L’université Lyon 2 a annoncé avoir saisi le procureur de la République après la controverse provoquée par la publication, sur Facebook, d’une liste de vingt personnalités présentées comme des « génocidaires à boycotter en toutes circonstances » par l’un de ses enseignants, l’historien Julien Théry, a rapporté le Figaro. Dans un communiqué, l’établissement précise que sa présidente a reçu le professeur pour lui réaffirmer sa « réprobation », avant de décider de transmettre le dossier à la justice en application de l’article 40 du code de procédure pénale. Le parquet de Lyon indique avoir reçu un signalement « en cours d’évaluation ».
Lyon 2 explique qu’elle attendra la décision de l’autorité judiciaire avant d’engager d’éventuelles mesures disciplinaires.
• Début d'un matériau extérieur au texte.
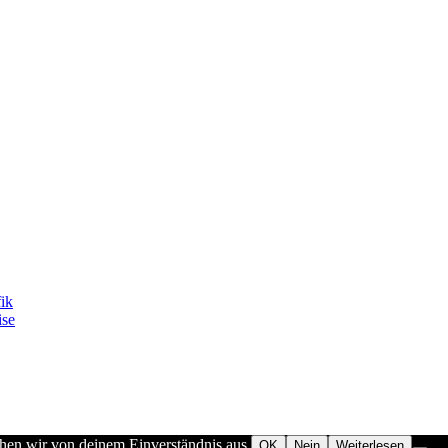
fik
ise
ehen wir von deinem Einverständnis aus.
OK
Nein
Weiterlesen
Parmi les personnalités visées par Julien Théry figurent Yvan Attal, Charlotte Gainsbourg, Bernard-Henri Lévy, l’animateur Arthur Essebag ou encore Yonathan Arfi, président du Crif. Le message de l’enseignant répondait à un post publié le même jour par Sophie Trégan, contributrice de Mediapart, qui critiquait une tribune du Figaro signée par ces vingt personnalités et appelant Emmanuel Macron à ne pas reconnaître un État palestinien sans conditions.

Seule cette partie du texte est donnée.